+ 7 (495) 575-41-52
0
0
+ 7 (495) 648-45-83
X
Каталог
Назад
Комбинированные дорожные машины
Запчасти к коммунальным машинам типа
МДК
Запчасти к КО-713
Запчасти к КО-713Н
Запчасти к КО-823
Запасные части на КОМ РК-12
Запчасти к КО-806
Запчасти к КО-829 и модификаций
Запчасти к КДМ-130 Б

----

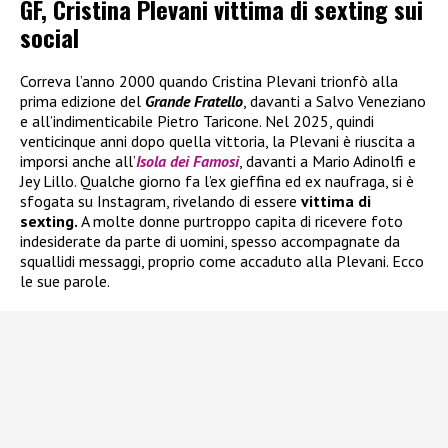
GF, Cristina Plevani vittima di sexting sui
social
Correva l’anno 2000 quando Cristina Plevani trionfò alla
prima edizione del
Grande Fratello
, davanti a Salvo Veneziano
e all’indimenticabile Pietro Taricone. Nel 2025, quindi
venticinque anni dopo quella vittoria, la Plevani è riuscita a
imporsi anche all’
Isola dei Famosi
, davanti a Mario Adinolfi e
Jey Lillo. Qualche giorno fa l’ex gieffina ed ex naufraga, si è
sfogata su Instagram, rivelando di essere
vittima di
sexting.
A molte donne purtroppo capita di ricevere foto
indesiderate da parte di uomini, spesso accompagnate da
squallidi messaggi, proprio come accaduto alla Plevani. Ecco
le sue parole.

----

Return only the lines between the one holding "A molte donne" and the one holding "le sue parole.", inclusive, exactly as they appear above.

**YOUR SOLUTION:**
A molte donne purtroppo capita di ricevere foto
indesiderate da parte di uomini, spesso accompagnate da
squallidi messaggi, proprio come accaduto alla Plevani. Ecco
le sue parole.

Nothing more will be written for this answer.